Derivative of a Summation up to 'n' wrt. 'n'

Question

If $$f(n)= \sum_{k=1}^n g(k)\space for \space n\in N$$ then can we find $f'(n) , \space i.e. its \space derivative\space wrt. \space 'n'?$

Just give me some reasons & correct me...

Answer 1

The derivative only really makes sense when taken with respect to a continuous variable. You normally interpret the upper limit as "$\lfloor n \rfloor$" if $n$ is continuous, so you can see that the derivative would be zero wherever it is defined (because the sum is constant on intervals $[n,n+1)$. Not interesting.

On the other hand, if you can find a closed form of this sum, you might be able to take the derivative of the extended function if it is interestingly differentiable.

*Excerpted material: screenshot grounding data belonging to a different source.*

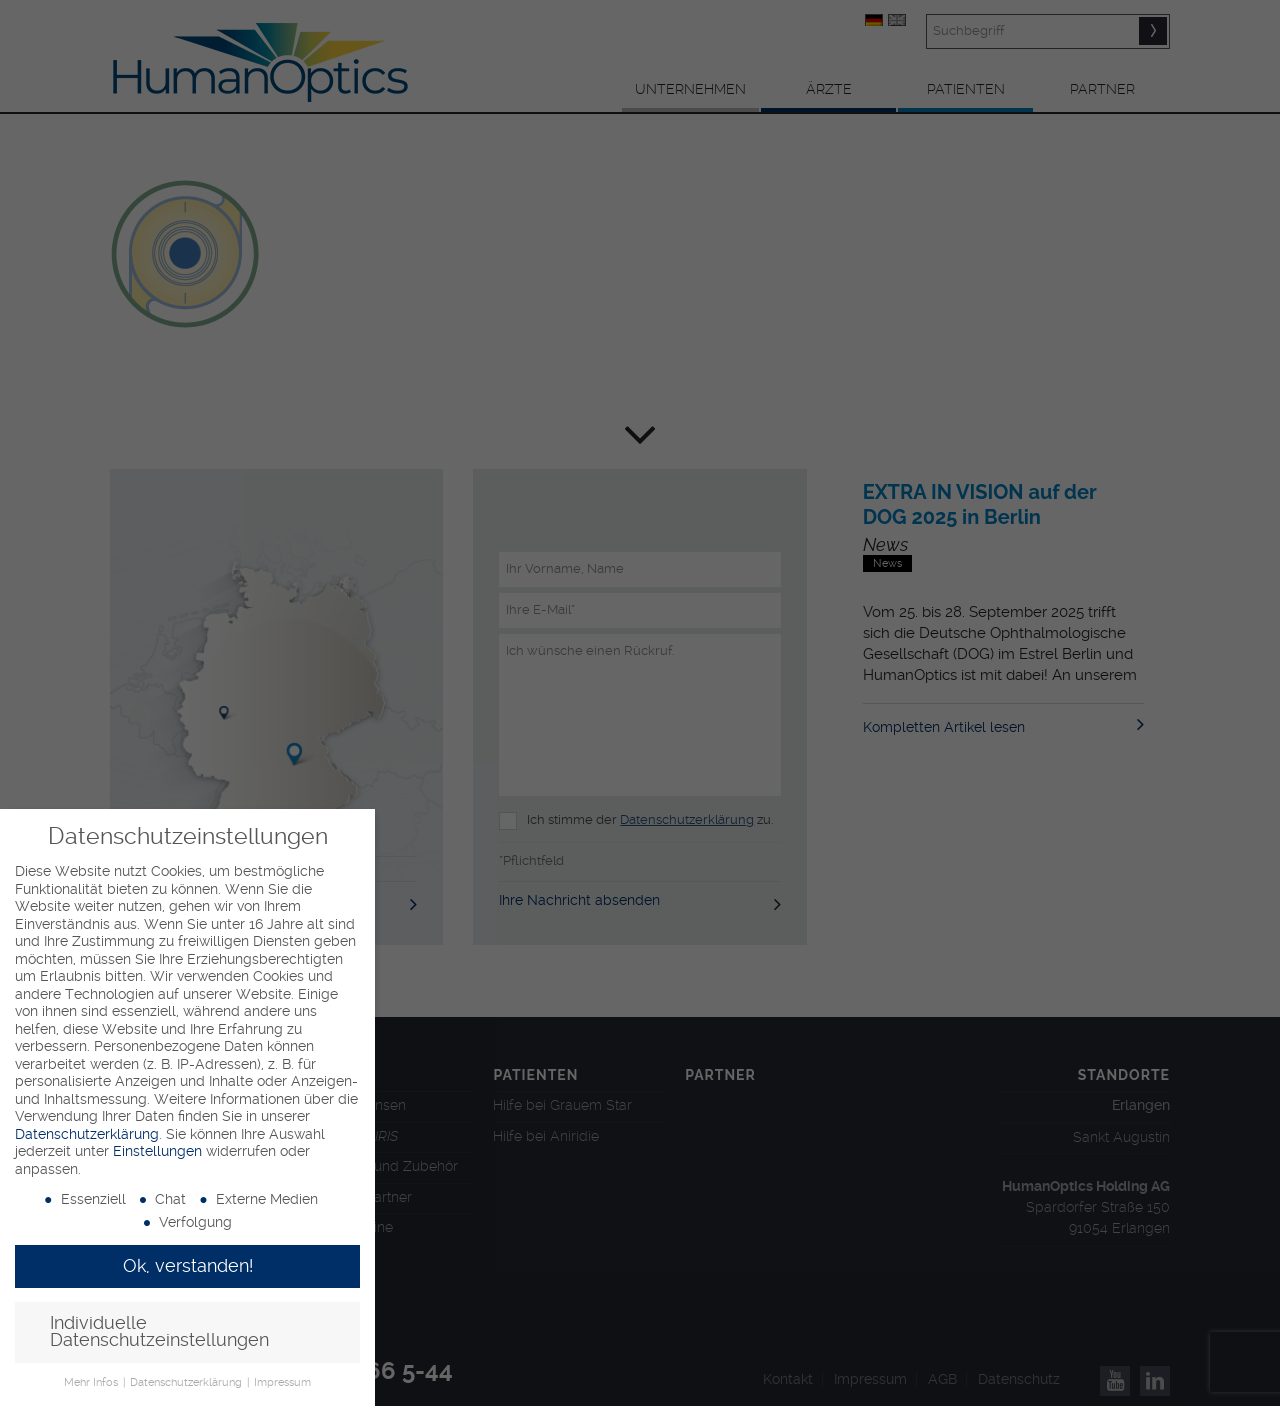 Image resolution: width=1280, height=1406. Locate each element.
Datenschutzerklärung (87, 1134)
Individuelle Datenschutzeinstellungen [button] (159, 1332)
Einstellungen (157, 1151)
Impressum (282, 1382)
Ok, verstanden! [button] (188, 1266)
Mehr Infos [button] (92, 1382) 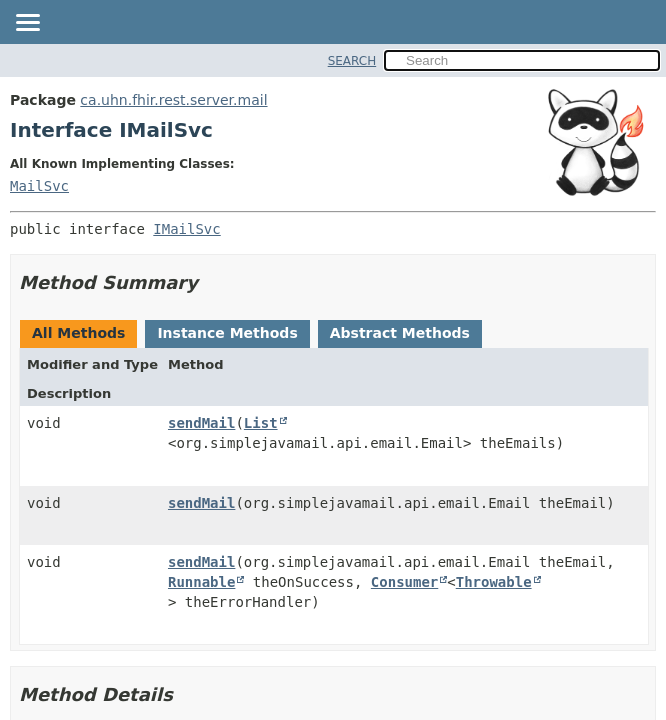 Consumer (404, 582)
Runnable (201, 582)
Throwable (494, 582)
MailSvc (39, 186)
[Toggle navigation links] (27, 24)
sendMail (201, 423)
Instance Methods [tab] (227, 333)
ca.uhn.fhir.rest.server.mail (173, 100)
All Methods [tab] (78, 333)
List (261, 423)
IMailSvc (186, 229)
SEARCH (352, 61)
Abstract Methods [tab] (400, 333) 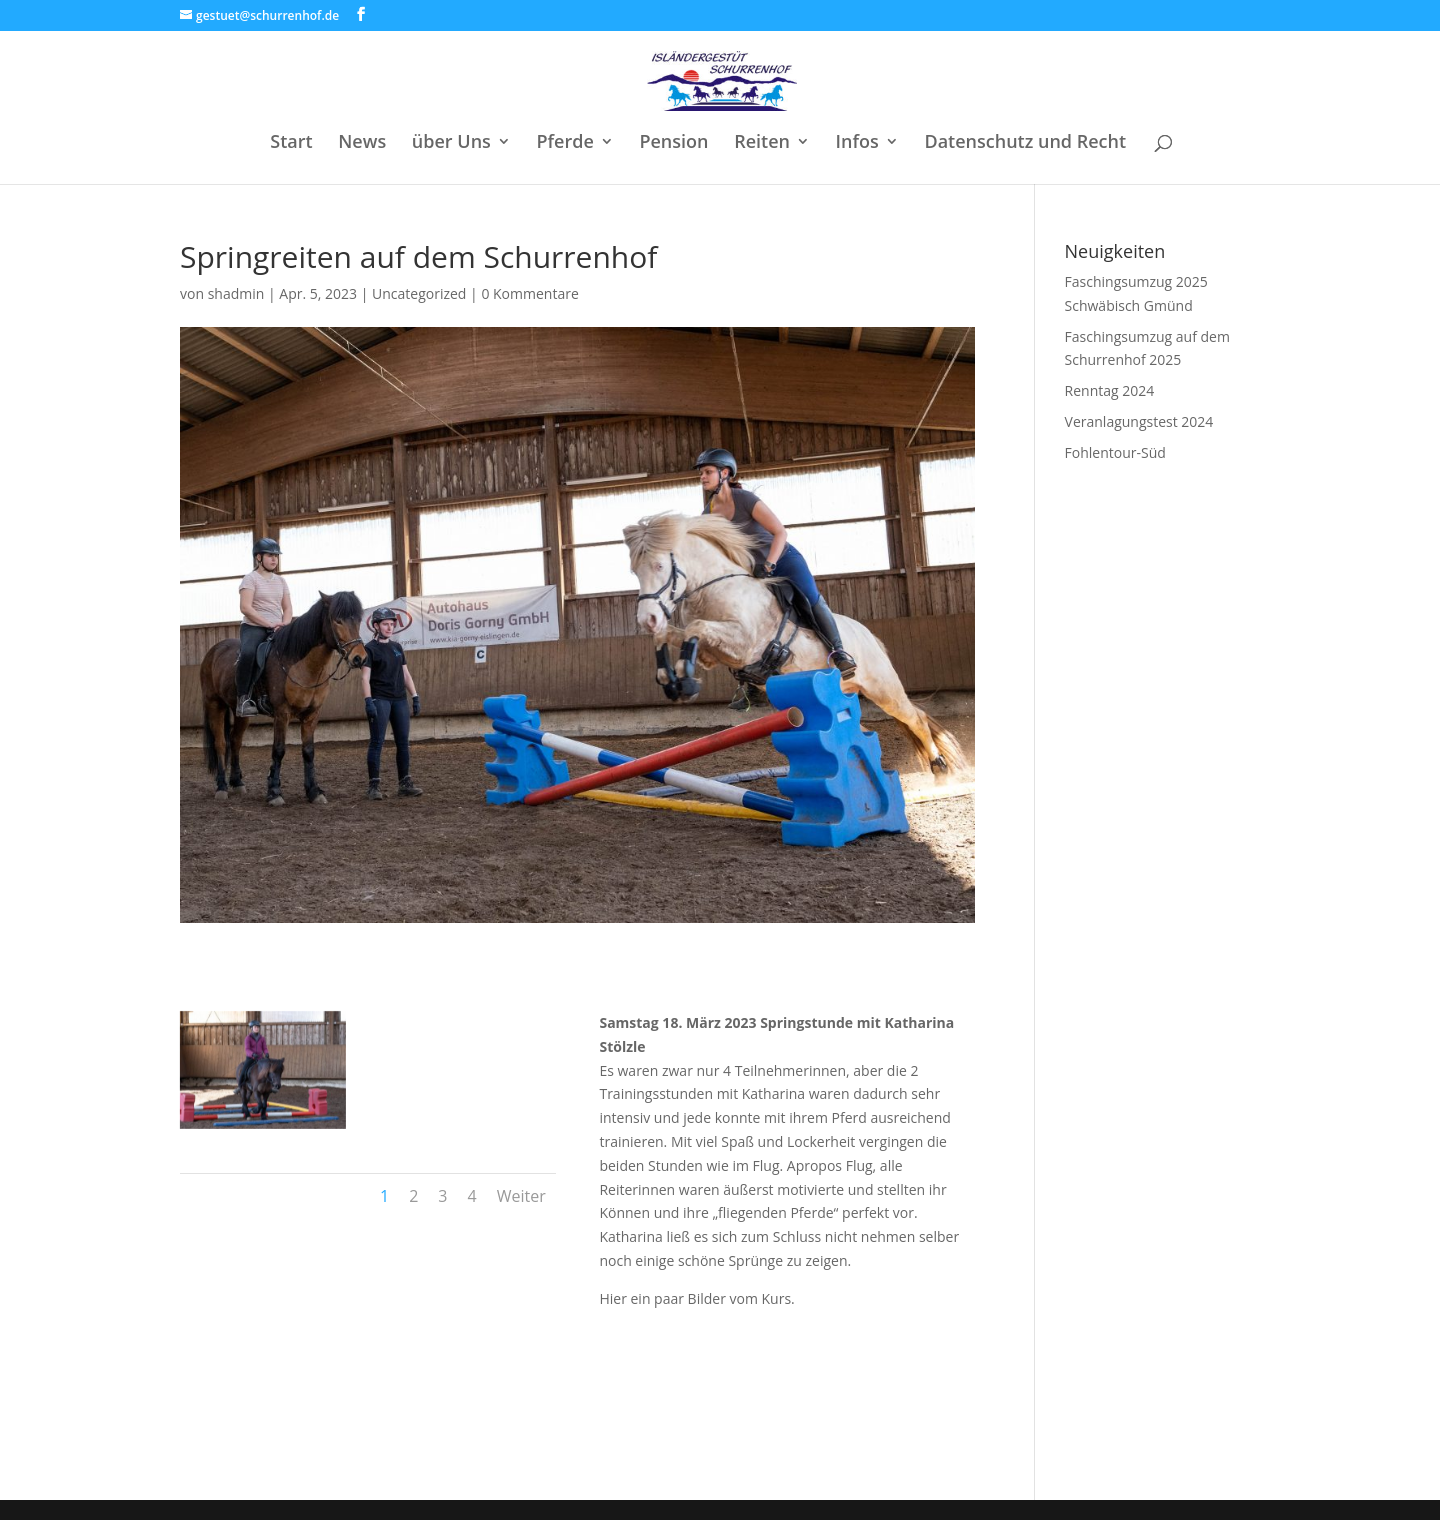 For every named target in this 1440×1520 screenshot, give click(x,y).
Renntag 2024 (1110, 390)
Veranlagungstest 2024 (1139, 421)
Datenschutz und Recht (1025, 143)
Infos (857, 143)
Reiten (762, 143)
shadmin (236, 293)
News (362, 143)
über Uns (451, 143)
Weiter (521, 1196)
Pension (673, 143)
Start (291, 143)
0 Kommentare (529, 293)
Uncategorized (419, 293)
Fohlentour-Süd (1115, 452)
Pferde (564, 143) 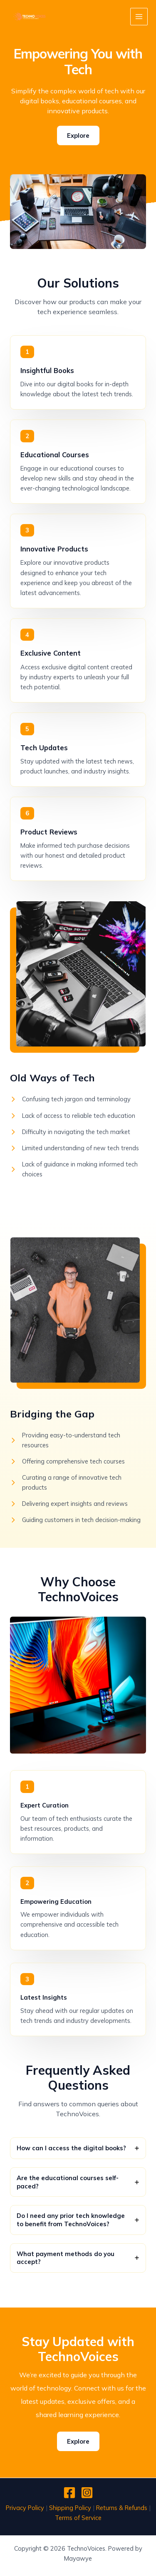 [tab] (78, 2148)
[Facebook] (69, 2492)
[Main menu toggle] (139, 16)
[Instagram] (87, 2492)
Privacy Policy (25, 2508)
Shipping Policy (70, 2508)
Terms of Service (78, 2518)
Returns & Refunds (121, 2508) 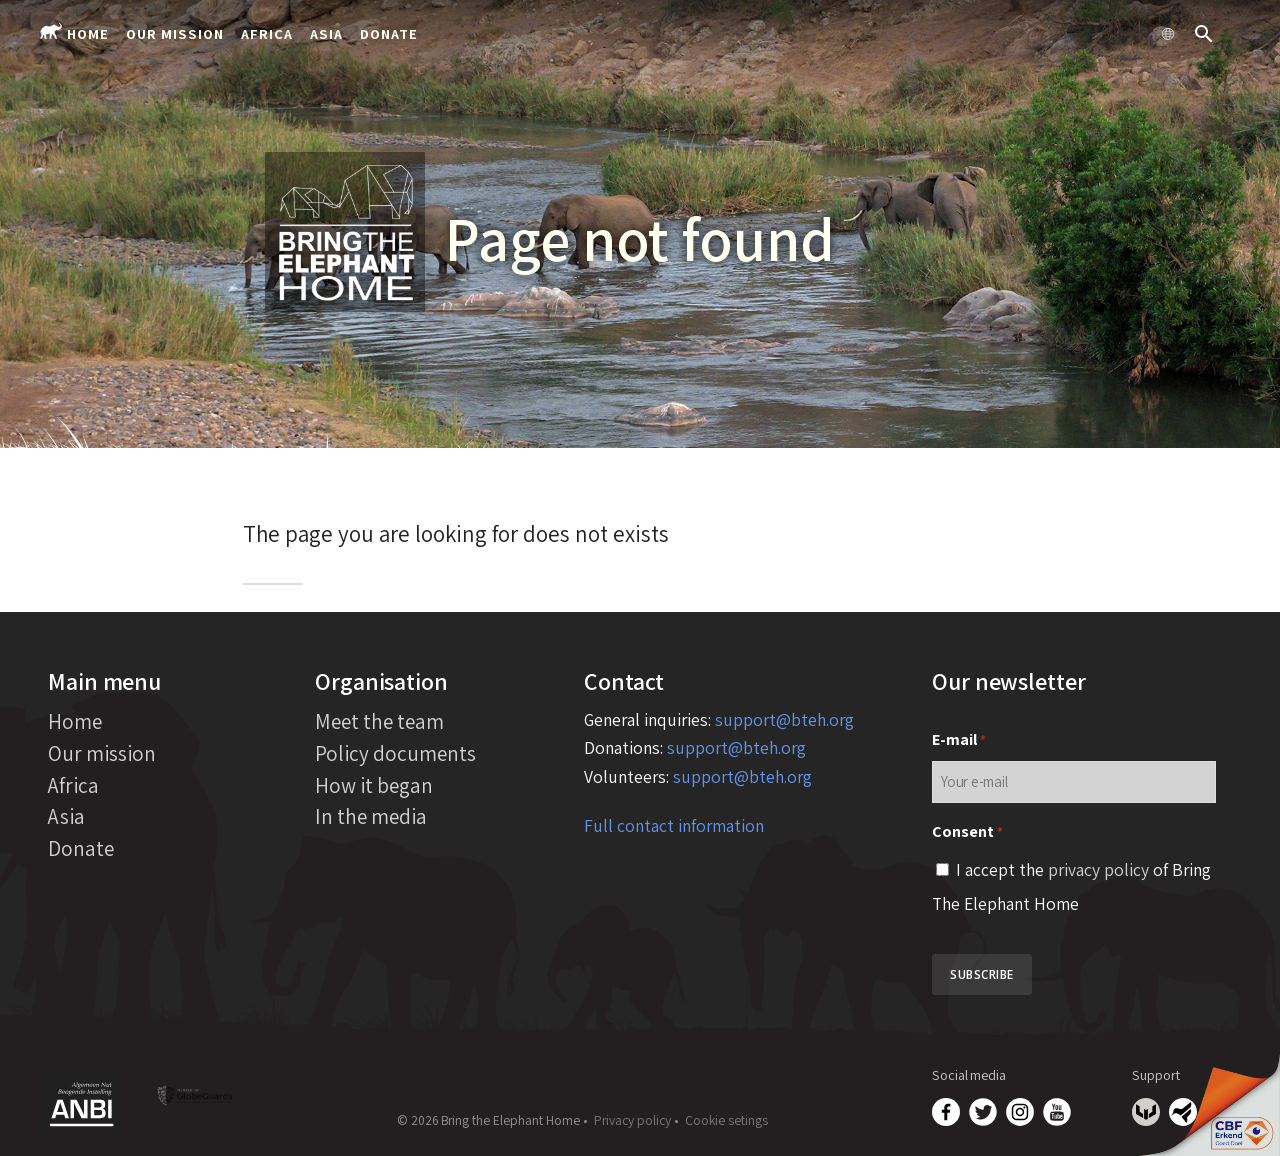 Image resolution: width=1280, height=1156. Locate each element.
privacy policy (1098, 869)
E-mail (959, 740)
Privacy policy (632, 1120)
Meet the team (379, 721)
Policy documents (395, 753)
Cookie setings (726, 1120)
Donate (389, 33)
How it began (374, 785)
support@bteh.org (784, 719)
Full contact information (674, 825)
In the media (371, 816)
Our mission (175, 33)
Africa (267, 33)
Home (88, 33)
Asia (326, 33) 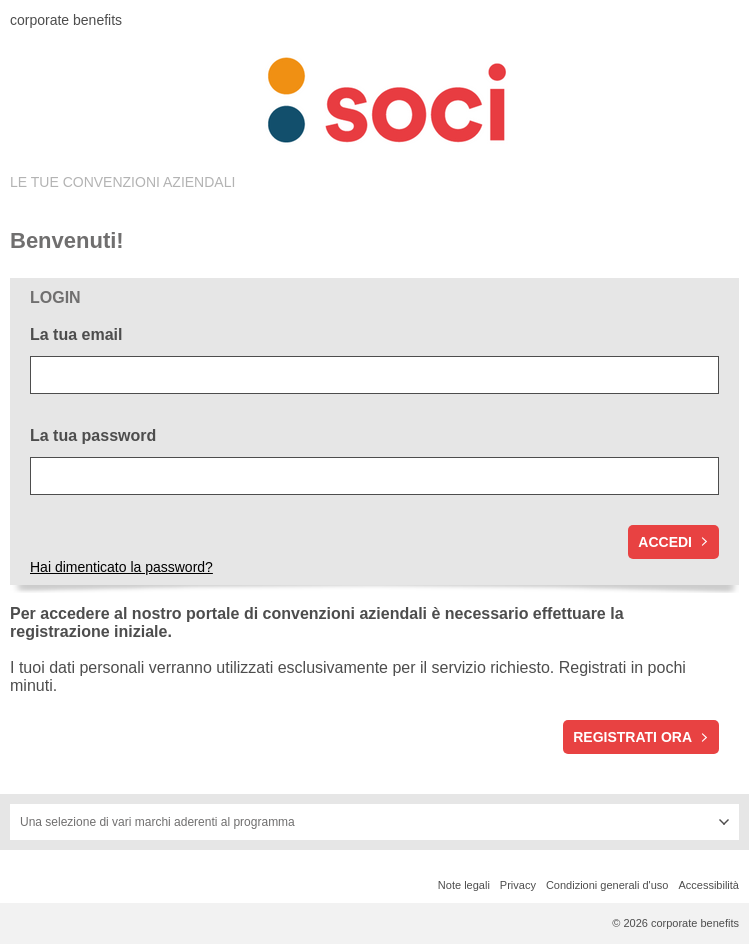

For example: suppose $g(n)=n!$ (factorial function). Normally, we only consider discrete values of $n$ ($0,1,2,\ldots$). However, this can be extended to the Gamma function as $n! = \Gamma(n+1)$, which you can differentiate on the positive reals.

Answer 2

One sees that, from this, if $f(n)$ can be made a differentiable function $f:\mathbb R\to\mathbb R$, and likewise $g(n)$ is differentiable, then,

$$f(n)=f(n-1)+g(n)$$

Differentiate and you get

$$f'(n)=f'(n-1)+g'(n)$$

And solving this,we get

$$f'(n)=f'(0)+\sum_{k=1}^ng'(k)$$

And without more information, I am unsure if more is concludable.

If $f$ is monotone, for example, you could approximate $f'(0)$ using finite differences.